Tucked away in the back of the closet, there’s a tie that every man has. It rarely appears, and, when it does, it is with a white shirt and a dark suit, a veritable uniform. The tie is solid black.
It is the funeral tie.
When a man touches this tie, when he slowly puts it around his neck and forms a knot, he remembers many things.
This tie is a man’s burial companion, the link among wakes and funerals spanning decades. One day, the man might even be buried with the tie. Before that day, though, it will be someone else who reaches into the back of the closet.
This morning, I went to the wake for a friend’s father. I’ve not seen my friend in about seven years. He and I and another father saw each other regularly.
Our sons attended elementary school together, and we all used to belong to the same parish. Our wives often see each other, but, the three fathers, as often happens, have lost touch.
But, we all still are friends. So, when I learned that my friend’s father had died, I wanted to pay my respects.
There’s a certain look that you see among men, and it only is at wakes. When you express your condolences to a man, his eyes moisten right away. He does all he can to suppress tears, but you know he is grateful that you are there.
This was the look I had at my mother’s wake with my funeral tie. Friends traveled far distances to be there. Even two ex-girlfriends showed up, with their parents, too, which astonished me. It meant a lot to me to see them.
But, as these things go, the receiving line was long, you can spend only five seconds with each person before you move to the next one, a seemingly never-ending line of people. I was drained by the end but was so moved that 700 people were there. It made me realize that I too had to show up.
Because of my childhood, wakes and funerals are exhausting. But, this Saturday morning, I take out a crisp, white shirt, a dark suit, and that tie that comes out only now and again. I remember my mother, and my chest tightens. I remember friends who died much too young, tragedies that still are incomprehensible to me.
Every man will tell you that grief, true and deep grief, comes in waves. Its sting might lessen over time, but it never truly vanishes. A part of us always mourns for the dead, and that is a good thing. It means we really did love them, and they really did love us.
We long for them.
At the wake, I shake my friend’s hand with two hands. When his eyes moisten, I cannot help but give him a hug. I can’t believe you’re here, he says.

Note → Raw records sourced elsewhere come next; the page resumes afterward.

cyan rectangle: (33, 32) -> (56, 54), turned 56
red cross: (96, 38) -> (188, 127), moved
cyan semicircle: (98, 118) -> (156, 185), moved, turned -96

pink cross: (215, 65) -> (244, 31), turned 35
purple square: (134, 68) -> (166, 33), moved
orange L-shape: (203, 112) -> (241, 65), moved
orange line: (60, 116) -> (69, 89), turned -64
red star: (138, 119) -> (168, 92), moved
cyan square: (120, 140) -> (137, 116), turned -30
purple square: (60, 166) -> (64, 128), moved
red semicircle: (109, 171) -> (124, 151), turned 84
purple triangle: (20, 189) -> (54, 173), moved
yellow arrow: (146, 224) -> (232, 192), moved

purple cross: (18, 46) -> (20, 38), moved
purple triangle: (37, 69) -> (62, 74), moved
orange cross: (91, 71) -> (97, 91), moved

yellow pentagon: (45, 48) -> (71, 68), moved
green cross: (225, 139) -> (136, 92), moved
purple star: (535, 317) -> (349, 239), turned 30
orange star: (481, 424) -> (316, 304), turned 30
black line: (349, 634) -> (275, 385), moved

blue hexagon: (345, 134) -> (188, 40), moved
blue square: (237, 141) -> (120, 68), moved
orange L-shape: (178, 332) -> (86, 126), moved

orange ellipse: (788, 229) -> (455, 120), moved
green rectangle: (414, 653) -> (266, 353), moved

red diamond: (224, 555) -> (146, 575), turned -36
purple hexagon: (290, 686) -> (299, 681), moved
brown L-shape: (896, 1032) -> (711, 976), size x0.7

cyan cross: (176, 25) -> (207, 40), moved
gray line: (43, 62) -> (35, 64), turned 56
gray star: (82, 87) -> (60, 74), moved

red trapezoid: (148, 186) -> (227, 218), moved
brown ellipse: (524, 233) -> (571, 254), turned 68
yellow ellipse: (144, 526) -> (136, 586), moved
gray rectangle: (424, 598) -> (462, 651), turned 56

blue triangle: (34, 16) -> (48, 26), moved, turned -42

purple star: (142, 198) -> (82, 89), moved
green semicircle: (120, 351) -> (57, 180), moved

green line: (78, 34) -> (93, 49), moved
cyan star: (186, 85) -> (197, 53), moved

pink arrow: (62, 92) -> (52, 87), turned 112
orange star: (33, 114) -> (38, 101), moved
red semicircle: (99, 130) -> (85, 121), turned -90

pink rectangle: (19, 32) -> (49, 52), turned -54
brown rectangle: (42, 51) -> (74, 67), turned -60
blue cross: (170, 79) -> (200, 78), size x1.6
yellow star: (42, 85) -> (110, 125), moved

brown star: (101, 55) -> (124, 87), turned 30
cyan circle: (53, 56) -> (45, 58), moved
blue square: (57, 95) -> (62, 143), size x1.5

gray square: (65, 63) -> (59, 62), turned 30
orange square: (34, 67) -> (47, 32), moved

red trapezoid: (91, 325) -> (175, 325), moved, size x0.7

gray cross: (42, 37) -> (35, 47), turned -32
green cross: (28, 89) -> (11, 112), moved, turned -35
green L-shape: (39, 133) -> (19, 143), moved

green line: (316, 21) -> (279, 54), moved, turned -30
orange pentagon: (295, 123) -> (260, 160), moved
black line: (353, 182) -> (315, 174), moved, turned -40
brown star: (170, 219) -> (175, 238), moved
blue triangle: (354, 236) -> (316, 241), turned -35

I was very moved, I say, to read the obituary, how your father emigrated from Italy, was one of nine children, how hard he worked as a carpenter. He must be so proud of you.
My friend’s eyes moisten again. We need to get together, he says.
Yes, I’ll follow up.
He introduces me to his mother. Her eyes are glazed and fragile, a look of shock and piercingly deep, deep sadness. I pause.
Gently, I offer her my hand. Nonna, I say with the greatest of care, I am so sorry for your loss, my condolences. Her eyes moisten, and she softly thanks me.
With that, I say goodbye to her. Five seconds.
There’s a very powerful metaphor in the Hebrew and the Christian Scriptures: God is a river, teeming with life, coursing through a parched desert. Everything the river touches instantly becomes cool and vibrant and alive.
Much of the Middle East is very hot and dry, and the occasional oasis must have appeared like a miracle.
I like rivers, I like them a lot. There’s something life-giving about them.
I’ll end this post with a video from last weekend. If you turn on the sound, you’ll hear birds, and the steady and calming sound of riffles. If you look closely, you may see some bugs flying around. A more careful look may show a trout quickly sipping a bug off the water’s surface.
A river is full of life, in perpetual motion. It conquers death.